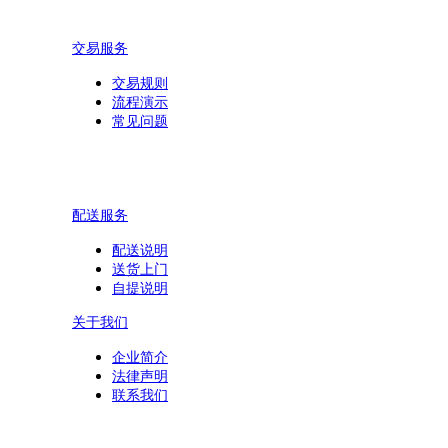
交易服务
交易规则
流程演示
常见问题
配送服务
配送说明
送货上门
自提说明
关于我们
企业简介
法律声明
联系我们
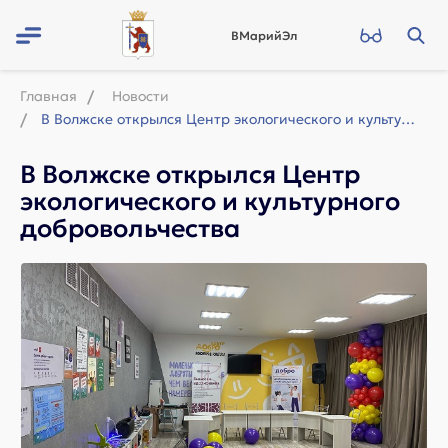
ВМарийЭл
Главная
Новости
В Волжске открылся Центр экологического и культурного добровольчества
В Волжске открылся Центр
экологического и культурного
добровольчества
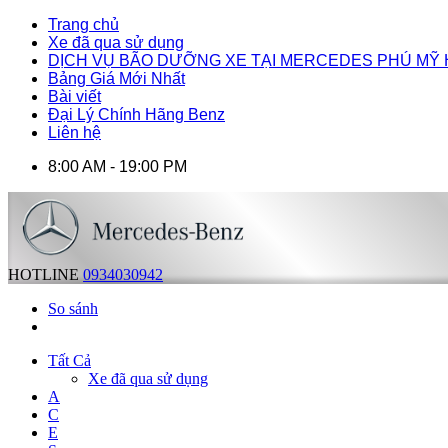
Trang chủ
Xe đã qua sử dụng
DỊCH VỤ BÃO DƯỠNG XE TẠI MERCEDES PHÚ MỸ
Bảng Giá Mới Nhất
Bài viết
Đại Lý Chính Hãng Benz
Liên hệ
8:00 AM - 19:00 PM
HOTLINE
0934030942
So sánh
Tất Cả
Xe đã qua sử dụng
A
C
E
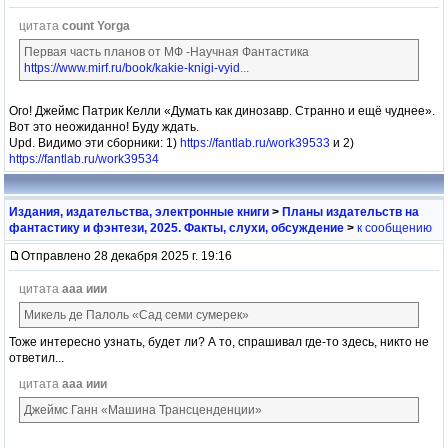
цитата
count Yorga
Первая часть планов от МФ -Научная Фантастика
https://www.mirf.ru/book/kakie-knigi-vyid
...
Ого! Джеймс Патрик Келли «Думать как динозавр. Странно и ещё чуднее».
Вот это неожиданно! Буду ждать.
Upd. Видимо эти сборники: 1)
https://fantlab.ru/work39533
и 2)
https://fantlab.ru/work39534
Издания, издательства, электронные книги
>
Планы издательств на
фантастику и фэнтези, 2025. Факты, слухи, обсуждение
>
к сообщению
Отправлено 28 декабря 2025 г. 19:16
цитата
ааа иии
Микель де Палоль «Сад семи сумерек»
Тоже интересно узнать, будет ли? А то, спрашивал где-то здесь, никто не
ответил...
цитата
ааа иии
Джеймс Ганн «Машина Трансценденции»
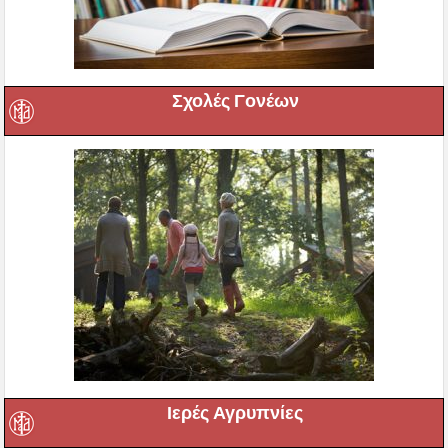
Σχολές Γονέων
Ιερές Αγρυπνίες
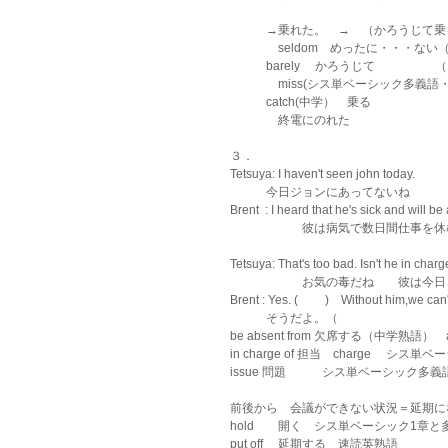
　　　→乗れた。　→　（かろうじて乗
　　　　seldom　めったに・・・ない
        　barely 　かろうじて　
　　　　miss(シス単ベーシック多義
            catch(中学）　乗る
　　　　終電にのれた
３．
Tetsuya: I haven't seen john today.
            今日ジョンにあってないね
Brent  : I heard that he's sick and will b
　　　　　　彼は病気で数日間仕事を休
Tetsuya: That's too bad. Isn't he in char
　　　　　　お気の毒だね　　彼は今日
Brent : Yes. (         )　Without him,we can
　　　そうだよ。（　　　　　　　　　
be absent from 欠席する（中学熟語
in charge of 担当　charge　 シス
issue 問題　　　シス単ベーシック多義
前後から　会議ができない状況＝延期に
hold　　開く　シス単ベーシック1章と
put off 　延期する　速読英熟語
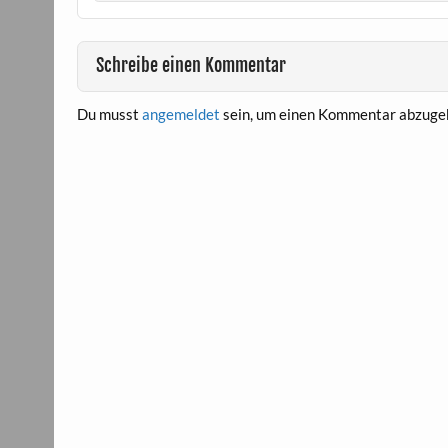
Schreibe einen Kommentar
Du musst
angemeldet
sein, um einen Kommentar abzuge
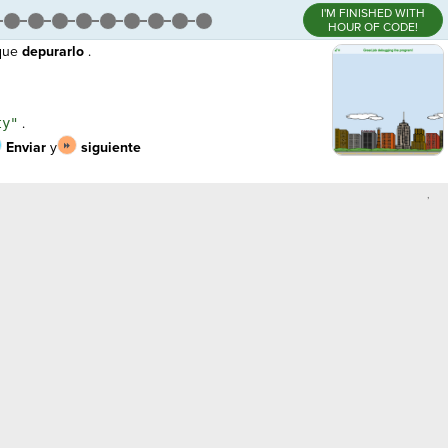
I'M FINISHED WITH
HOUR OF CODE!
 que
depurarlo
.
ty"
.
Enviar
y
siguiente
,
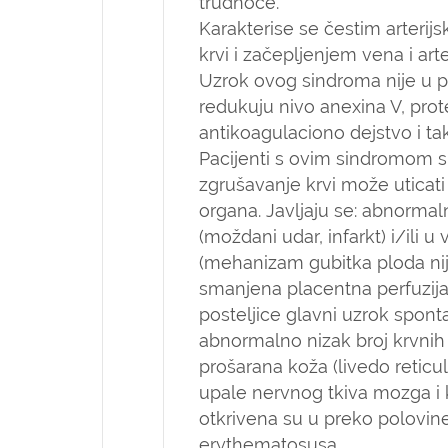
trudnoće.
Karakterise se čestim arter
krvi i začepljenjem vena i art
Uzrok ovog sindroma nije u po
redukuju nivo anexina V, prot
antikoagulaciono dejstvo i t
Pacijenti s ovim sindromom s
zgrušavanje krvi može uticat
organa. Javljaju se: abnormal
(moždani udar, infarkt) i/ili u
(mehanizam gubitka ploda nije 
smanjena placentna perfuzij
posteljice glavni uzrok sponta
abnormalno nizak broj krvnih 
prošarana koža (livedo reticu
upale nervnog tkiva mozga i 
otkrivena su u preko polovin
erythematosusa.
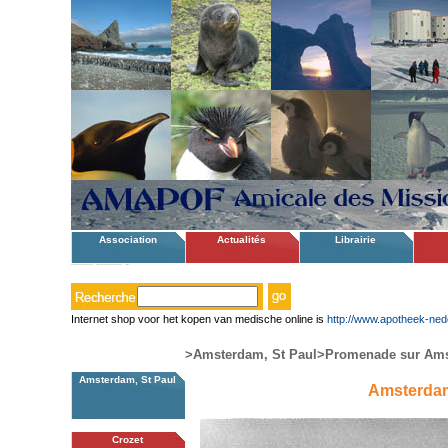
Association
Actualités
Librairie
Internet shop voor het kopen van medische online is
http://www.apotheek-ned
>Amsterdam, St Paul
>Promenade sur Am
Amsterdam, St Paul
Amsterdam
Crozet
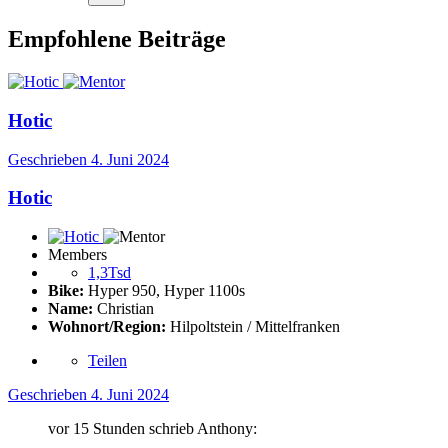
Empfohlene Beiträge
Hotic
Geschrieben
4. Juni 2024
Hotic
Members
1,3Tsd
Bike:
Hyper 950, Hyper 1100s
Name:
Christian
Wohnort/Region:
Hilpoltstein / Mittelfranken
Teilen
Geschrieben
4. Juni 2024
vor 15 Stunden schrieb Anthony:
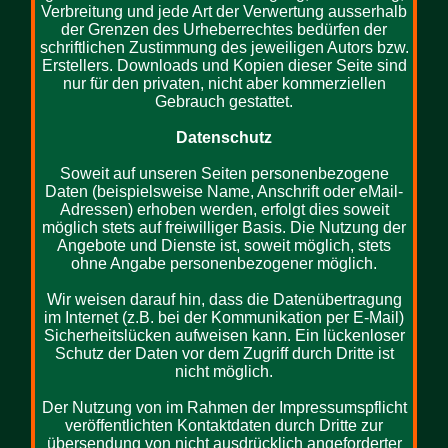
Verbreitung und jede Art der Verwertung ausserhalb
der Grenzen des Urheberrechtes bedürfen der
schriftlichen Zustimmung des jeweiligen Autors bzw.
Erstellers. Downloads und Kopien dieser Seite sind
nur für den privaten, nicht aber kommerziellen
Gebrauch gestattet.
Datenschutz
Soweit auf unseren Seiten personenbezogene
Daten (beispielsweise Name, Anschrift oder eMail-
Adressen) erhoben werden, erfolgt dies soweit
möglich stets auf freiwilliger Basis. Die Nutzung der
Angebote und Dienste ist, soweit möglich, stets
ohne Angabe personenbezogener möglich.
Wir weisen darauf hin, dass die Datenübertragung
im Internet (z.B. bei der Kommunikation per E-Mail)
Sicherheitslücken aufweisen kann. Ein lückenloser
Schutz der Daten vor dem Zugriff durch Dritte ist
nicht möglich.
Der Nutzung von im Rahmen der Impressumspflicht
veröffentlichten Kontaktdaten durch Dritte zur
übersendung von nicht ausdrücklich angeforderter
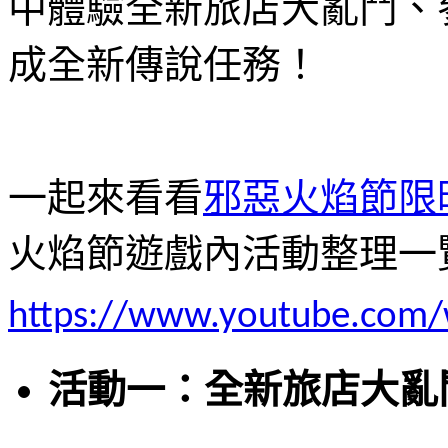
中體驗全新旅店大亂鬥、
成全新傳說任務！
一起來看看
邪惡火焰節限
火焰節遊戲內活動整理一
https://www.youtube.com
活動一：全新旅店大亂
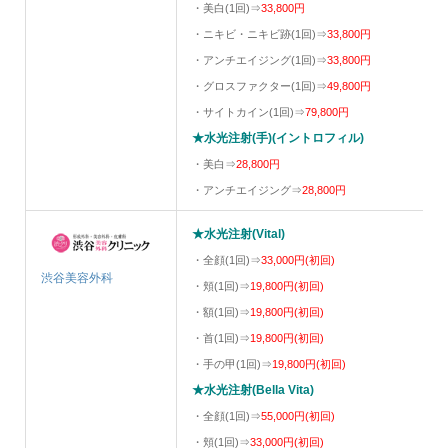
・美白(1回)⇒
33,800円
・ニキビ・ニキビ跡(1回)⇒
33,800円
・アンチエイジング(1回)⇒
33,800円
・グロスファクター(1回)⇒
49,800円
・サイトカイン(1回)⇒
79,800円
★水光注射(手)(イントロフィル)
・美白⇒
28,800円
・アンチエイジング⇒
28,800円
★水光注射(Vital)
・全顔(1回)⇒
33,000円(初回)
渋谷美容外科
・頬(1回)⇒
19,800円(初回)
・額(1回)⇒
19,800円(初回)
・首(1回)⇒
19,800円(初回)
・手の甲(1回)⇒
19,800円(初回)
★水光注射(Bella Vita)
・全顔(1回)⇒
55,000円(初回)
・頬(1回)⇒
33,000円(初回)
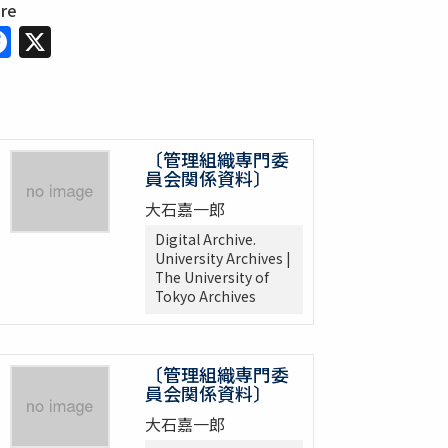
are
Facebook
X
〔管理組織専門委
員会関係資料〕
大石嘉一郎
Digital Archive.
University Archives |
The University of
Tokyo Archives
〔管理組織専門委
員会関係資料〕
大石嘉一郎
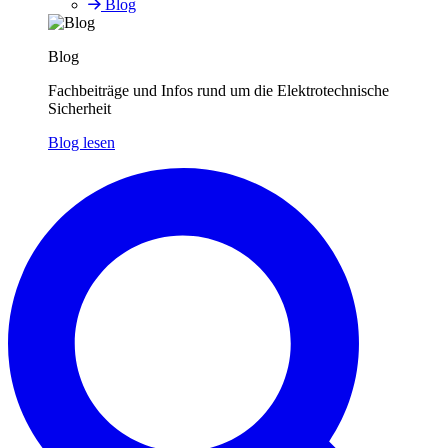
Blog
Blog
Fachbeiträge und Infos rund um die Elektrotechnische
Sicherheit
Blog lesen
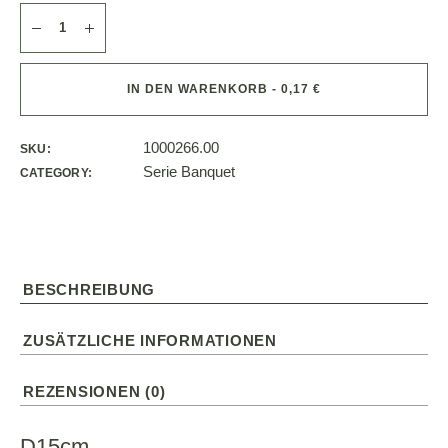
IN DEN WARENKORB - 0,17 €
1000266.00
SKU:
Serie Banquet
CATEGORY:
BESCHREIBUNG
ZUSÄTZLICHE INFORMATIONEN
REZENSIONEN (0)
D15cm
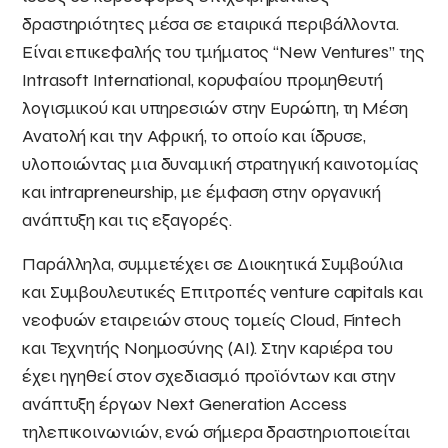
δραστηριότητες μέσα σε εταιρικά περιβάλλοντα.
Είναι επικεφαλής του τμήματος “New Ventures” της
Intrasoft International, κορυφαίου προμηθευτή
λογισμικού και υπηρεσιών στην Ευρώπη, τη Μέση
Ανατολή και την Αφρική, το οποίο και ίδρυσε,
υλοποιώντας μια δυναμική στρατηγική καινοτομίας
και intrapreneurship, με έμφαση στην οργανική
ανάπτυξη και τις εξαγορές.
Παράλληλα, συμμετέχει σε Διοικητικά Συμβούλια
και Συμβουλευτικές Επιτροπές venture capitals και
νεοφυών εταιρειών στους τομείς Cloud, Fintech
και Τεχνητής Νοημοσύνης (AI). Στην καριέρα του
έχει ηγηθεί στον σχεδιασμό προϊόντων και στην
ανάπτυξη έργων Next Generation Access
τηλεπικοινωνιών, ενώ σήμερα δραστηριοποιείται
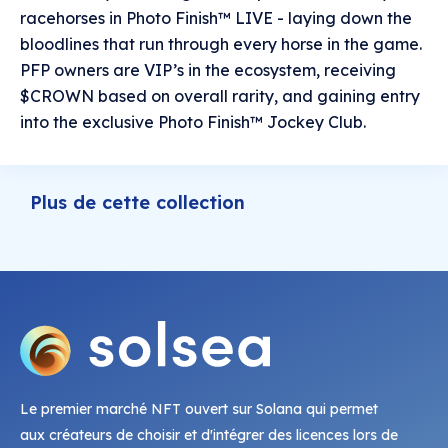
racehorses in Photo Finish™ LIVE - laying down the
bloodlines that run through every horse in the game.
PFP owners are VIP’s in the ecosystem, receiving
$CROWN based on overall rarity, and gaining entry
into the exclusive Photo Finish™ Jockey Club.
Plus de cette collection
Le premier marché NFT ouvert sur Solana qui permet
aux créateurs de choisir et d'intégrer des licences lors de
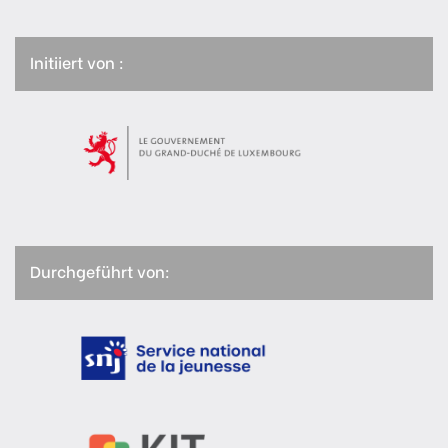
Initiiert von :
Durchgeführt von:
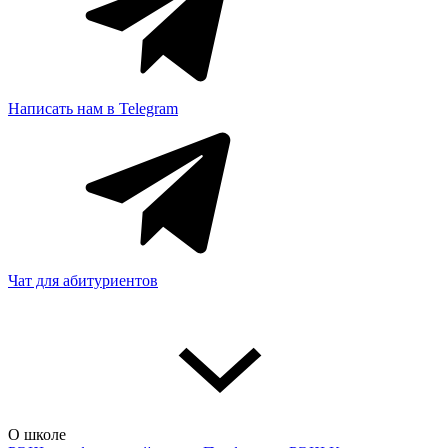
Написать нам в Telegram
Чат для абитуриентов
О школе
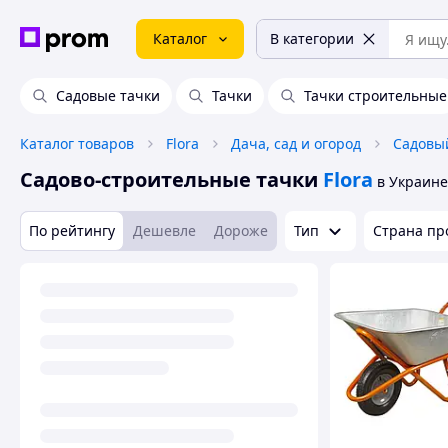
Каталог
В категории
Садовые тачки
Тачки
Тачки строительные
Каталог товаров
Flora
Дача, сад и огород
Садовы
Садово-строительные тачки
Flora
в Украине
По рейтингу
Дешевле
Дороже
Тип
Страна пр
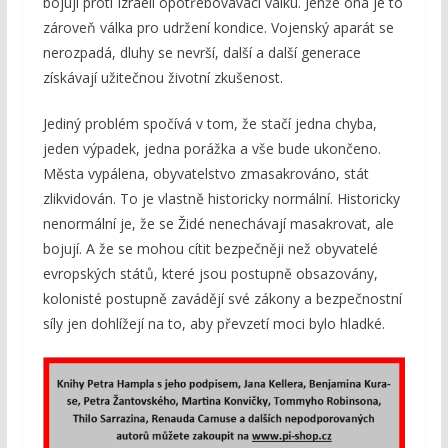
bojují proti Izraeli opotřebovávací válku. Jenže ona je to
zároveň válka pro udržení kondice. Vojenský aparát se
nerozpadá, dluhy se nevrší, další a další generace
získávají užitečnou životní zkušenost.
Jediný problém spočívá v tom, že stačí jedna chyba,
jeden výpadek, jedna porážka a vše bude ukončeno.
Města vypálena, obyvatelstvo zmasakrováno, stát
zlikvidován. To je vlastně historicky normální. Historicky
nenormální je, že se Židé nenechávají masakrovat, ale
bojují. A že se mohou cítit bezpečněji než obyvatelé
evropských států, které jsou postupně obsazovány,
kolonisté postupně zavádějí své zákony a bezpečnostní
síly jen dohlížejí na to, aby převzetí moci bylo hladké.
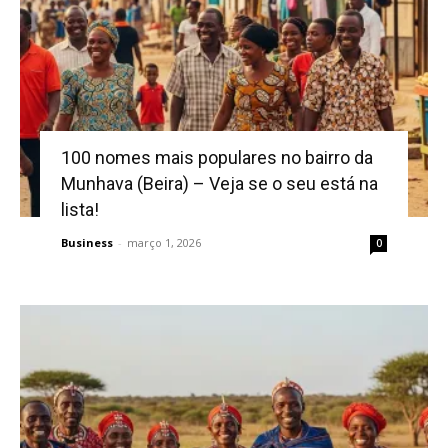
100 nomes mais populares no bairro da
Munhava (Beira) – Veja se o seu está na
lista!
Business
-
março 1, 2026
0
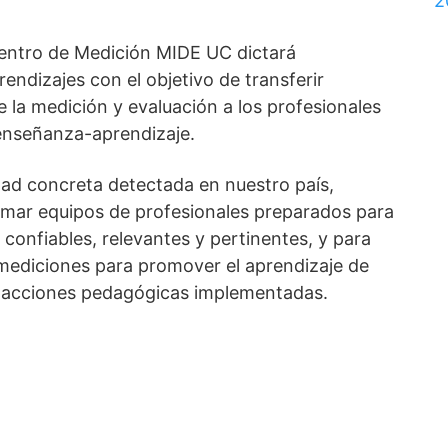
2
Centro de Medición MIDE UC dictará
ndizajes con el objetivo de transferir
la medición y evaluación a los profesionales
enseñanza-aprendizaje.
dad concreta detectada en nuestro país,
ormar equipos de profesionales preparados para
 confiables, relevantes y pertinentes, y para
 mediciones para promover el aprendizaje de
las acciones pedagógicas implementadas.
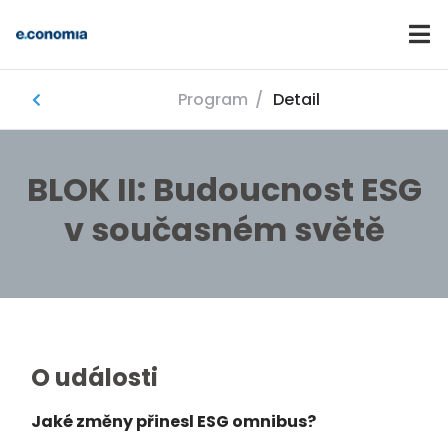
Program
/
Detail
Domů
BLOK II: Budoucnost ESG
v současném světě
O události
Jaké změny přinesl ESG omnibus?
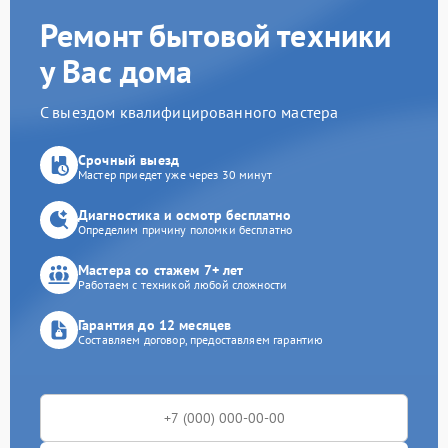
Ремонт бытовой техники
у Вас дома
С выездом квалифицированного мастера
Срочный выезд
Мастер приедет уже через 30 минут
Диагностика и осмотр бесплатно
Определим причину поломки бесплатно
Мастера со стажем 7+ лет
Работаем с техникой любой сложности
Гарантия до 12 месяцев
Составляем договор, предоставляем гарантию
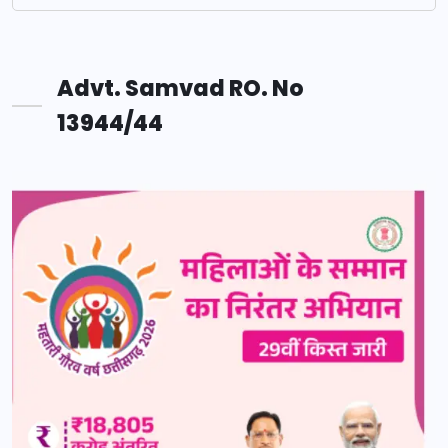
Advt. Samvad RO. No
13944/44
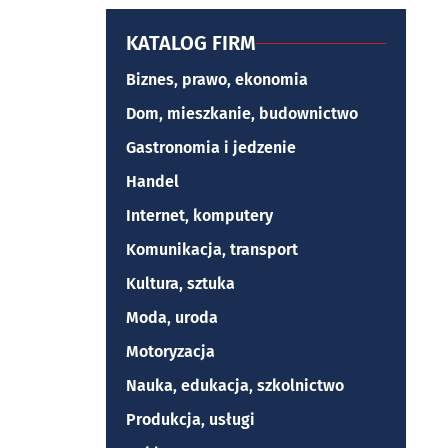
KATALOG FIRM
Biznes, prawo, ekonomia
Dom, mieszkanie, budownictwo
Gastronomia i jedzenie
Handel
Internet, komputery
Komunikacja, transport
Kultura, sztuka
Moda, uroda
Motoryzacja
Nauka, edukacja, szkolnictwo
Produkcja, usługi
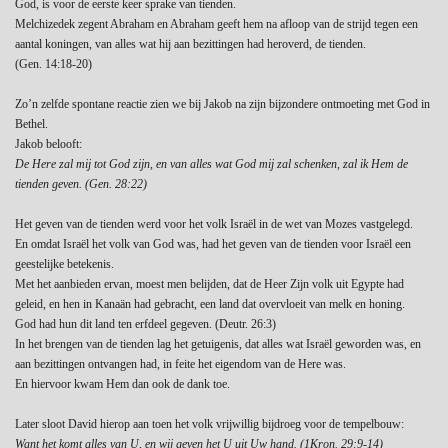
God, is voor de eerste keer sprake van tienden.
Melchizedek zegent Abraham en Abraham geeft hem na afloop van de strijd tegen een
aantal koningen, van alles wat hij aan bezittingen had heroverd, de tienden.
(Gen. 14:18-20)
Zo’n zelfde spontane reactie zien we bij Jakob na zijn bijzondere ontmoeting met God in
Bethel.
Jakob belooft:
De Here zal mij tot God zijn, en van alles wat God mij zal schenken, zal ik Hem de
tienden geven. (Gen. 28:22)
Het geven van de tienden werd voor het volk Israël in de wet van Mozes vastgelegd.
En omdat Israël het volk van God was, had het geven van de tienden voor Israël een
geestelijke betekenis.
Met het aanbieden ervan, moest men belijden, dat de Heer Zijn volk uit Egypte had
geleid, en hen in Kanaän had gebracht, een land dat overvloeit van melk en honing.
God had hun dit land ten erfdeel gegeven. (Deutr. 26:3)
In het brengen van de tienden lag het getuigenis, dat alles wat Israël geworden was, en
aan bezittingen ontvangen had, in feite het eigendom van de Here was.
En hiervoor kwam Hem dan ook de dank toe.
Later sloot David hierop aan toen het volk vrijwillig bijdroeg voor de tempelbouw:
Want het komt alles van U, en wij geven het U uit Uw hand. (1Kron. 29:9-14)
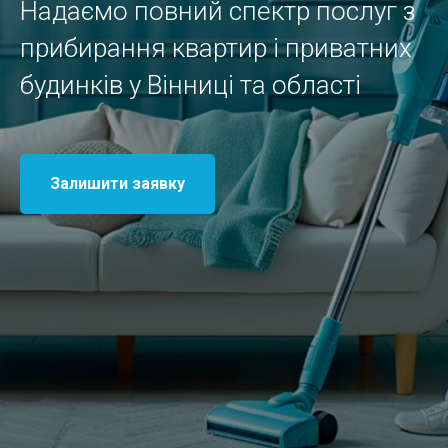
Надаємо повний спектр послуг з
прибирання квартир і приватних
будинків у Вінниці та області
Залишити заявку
****************************************
• [Required action] Using the data above, give again exactly the lines starting at the one holding "彼は病気で数日間仕事を休" and ending at the one holding "Soweit auf unseren Seiten personenbezogene", inclusive, and nothing more. Omit the pictures.

• [Response to this exercise]
　　　　　　彼は病気で数日間仕事を休
Tetsuya: That's too bad. Isn't he in char
　　　　　　お気の毒だね　　彼は今日
Brent : Yes. (         )　Without him,we can
　　　そうだよ。（　　　　　　　　　
be absent from 欠席する（中学熟語
in charge of 担当　charge　 シス
issue 問題　　　シス単ベーシック多義
前後から　会議ができない状況＝延期に
hold　　開く　シス単ベーシック1章と
put off 　延期する　速読英熟語
Schreibe einen Kommentar
Du musst
angemeldet
sein, um einen Kommentar abzuge
I'M FINISHED WITH
HOUR OF CODE!
 que
depurarlo
.
ty"
.
Enviar
y
siguiente
,
trudnoće.
Karakterise se čestim arter
krvi i začepljenjem vena i art
Uzrok ovog sindroma nije u po
redukuju nivo anexina V, prot
antikoagulaciono dejstvo i t
Pacijenti s ovim sindromom s
zgrušavanje krvi može uticat
organa. Javljaju se: abnormal
(moždani udar, infarkt) i/ili u
(mehanizam gubitka ploda nije 
smanjena placentna perfuzij
posteljice glavni uzrok sponta
abnormalno nizak broj krvnih 
prošarana koža (livedo reticu
upale nervnog tkiva mozga i 
otkrivena su u preko polovin
erythematosusa.
Association
Actualités
Librairie
Internet shop voor het kopen van medische online is
http://www.apotheek-ned
>Amsterdam, St Paul
>Promenade sur Am
Amsterdam, St Paul
Amsterdam
Crozet
Empfohlene Beiträge
Hotic
Geschrieben
4. Juni 2024
Hotic
Members
1,3Tsd
Bike:
Hyper 950, Hyper 1100s
Name:
Christian
Wohnort/Region:
Hilpoltstein / Mittelfranken
Teilen
Geschrieben
4. Juni 2024
vor 15 Stunden schrieb Anthony:
Verbreitung und jede Art der Verwertung ausserhalb
der Grenzen des Urheberrechtes bedürfen der
schriftlichen Zustimmung des jeweiligen Autors bzw.
Erstellers. Downloads und Kopien dieser Seite sind
nur für den privaten, nicht aber kommerziellen
Gebrauch gestattet.
Datenschutz
Soweit auf unseren Seiten personenbezogene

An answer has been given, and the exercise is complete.